> Task brief: Print every record below exactly as it stands.

> Collected data:

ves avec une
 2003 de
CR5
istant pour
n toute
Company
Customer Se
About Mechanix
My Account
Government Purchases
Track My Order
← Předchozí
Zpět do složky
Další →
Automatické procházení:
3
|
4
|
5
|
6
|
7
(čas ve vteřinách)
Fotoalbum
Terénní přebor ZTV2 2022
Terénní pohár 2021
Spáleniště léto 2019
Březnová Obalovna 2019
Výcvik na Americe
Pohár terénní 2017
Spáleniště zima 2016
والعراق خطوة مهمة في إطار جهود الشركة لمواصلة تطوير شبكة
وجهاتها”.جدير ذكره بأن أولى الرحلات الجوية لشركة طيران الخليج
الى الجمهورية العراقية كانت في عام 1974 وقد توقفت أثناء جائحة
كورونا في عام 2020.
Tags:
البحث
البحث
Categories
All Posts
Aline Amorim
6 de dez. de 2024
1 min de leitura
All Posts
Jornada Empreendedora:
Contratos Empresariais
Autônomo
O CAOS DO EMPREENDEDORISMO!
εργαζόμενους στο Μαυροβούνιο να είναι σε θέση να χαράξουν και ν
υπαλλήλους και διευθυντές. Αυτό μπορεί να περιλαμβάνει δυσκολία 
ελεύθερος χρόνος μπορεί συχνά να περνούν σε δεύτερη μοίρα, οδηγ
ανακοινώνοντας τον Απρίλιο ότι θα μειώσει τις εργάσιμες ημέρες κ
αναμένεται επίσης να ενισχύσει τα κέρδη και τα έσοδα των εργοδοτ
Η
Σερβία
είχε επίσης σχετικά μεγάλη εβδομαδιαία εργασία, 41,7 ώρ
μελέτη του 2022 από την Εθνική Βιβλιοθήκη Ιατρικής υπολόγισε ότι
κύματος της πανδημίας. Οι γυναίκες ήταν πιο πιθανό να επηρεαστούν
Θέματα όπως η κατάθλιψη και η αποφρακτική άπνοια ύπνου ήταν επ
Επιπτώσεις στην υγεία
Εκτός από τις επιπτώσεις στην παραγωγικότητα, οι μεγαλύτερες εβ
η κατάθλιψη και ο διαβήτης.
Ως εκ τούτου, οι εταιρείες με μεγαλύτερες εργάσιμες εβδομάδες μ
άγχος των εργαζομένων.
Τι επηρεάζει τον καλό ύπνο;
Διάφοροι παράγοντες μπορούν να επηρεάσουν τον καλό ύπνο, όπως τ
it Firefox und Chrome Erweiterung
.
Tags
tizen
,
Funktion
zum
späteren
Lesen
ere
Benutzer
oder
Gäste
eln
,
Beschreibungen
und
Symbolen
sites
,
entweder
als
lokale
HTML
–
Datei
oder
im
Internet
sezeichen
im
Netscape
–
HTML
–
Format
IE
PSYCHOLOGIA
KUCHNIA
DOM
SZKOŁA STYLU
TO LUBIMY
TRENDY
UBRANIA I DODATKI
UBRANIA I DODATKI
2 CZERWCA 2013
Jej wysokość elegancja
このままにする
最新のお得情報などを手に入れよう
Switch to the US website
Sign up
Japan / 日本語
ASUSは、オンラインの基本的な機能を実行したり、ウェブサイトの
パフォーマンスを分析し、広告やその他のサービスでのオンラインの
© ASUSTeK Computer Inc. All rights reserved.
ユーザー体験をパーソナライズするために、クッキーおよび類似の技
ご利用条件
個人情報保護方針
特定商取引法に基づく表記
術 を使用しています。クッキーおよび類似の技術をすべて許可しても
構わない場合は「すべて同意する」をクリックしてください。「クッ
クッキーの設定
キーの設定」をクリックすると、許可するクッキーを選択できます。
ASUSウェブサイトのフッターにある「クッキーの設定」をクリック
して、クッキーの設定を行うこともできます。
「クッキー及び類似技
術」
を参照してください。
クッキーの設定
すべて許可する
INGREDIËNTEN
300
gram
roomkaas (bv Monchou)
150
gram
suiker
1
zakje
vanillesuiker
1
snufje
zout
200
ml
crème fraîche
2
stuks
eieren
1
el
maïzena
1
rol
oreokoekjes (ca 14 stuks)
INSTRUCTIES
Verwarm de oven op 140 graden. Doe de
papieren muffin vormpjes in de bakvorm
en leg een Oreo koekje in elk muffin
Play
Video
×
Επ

> Result of this exercise:
ves avec une
 2003 de
CR5
istant pour
n toute
Company
Customer Se
About Mechanix
My Account
Government Purchases
Track My Order
← Předchozí
Zpět do složky
Další →
Automatické procházení:
3
|
4
|
5
|
6
|
7
(čas ve vteřinách)
Fotoalbum
Terénní přebor ZTV2 2022
Terénní pohár 2021
Spáleniště léto 2019
Březnová Obalovna 2019
Výcvik na Americe
Pohár terénní 2017
Spáleniště zima 2016
والعراق خطوة مهمة في إطار جهود الشركة لمواصلة تطوير شبكة
وجهاتها”.جدير ذكره بأن أولى الرحلات الجوية لشركة طيران الخليج
الى الجمهورية العراقية كانت في عام 1974 وقد توقفت أثناء جائحة
كورونا في عام 2020.
Tags:
البحث
البحث
Categories
All Posts
Aline Amorim
6 de dez. de 2024
1 min de leitura
All Posts
Jornada Empreendedora:
Contratos Empresariais
Autônomo
O CAOS DO EMPREENDEDORISMO!
εργαζόμενους στο Μαυροβούνιο να είναι σε θέση να χαράξουν και ν
υπαλλήλους και διευθυντές. Αυτό μπορεί να περιλαμβάνει δυσκολία 
ελεύθερος χρόνος μπορεί συχνά να περνούν σε δεύτερη μοίρα, οδηγ
ανακοινώνοντας τον Απρίλιο ότι θα μειώσει τις εργάσιμες ημέρες κ
αναμένεται επίσης να ενισχύσει τα κέρδη και τα έσοδα των εργοδοτ
Η
Σερβία
είχε επίσης σχετικά μεγάλη εβδομαδιαία εργασία, 41,7 ώρ
μελέτη του 2022 από την Εθνική Βιβλιοθήκη Ιατρικής υπολόγισε ότι
κύματος της πανδημίας. Οι γυναίκες ήταν πιο πιθανό να επηρεαστούν
Θέματα όπως η κατάθλιψη και η αποφρακτική άπνοια ύπνου ήταν επ
Επιπτώσεις στην υγεία
Εκτός από τις επιπτώσεις στην παραγωγικότητα, οι μεγαλύτερες εβ
η κατάθλιψη και ο διαβήτης.
Ως εκ τούτου, οι εταιρείες με μεγαλύτερες εργάσιμες εβδομάδες μ
άγχος των εργαζομένων.
Τι επηρεάζει τον καλό ύπνο;
Διάφοροι παράγοντες μπορούν να επηρεάσουν τον καλό ύπνο, όπως τ
it Firefox und Chrome Erweiterung
.
Tags
tizen
,
Funktion
zum
späteren
Lesen
ere
Benutzer
oder
Gäste
eln
,
Beschreibungen
und
Symbolen
sites
,
entweder
als
lokale
HTML
–
Datei
oder
im
Internet
sezeichen
im
Netscape
–
HTML
–
Format
IE
PSYCHOLOGIA
KUCHNIA
DOM
SZKOŁA STYLU
TO LUBIMY
TRENDY
UBRANIA I DODATKI
UBRANIA I DODATKI
2 CZERWCA 2013
Jej wysokość elegancja
このままにする
最新のお得情報などを手に入れよう
Switch to the US website
Sign up
Japan / 日本語
ASUSは、オンラインの基本的な機能を実行したり、ウェブサイトの
パフォーマンスを分析し、広告やその他のサービスでのオンラインの
© ASUSTeK Computer Inc. All rights reserved.
ユーザー体験をパーソナライズするために、クッキーおよび類似の技
ご利用条件
個人情報保護方針
特定商取引法に基づく表記
術 を使用しています。クッキーおよび類似の技術をすべて許可しても
構わない場合は「すべて同意する」をクリックしてください。「クッ
クッキーの設定
キーの設定」をクリックすると、許可するクッキーを選択できます。
ASUSウェブサイトのフッターにある「クッキーの設定」をクリック
して、クッキーの設定を行うこともできます。
「クッキー及び類似技
術」
を参照してください。
クッキーの設定
すべて許可する
INGREDIËNTEN
300
gram
roomkaas (bv Monchou)
150
gram
suiker
1
zakje
vanillesuiker
1
snufje
zout
200
ml
crème fraîche
2
stuks
eieren
1
el
maïzena
1
rol
oreokoekjes (ca 14 stuks)
INSTRUCTIES
Verwarm de oven op 140 graden. Doe de
papieren muffin vormpjes in de bakvorm
en leg een Oreo koekje in elk muffin
Play
Video
×
Επ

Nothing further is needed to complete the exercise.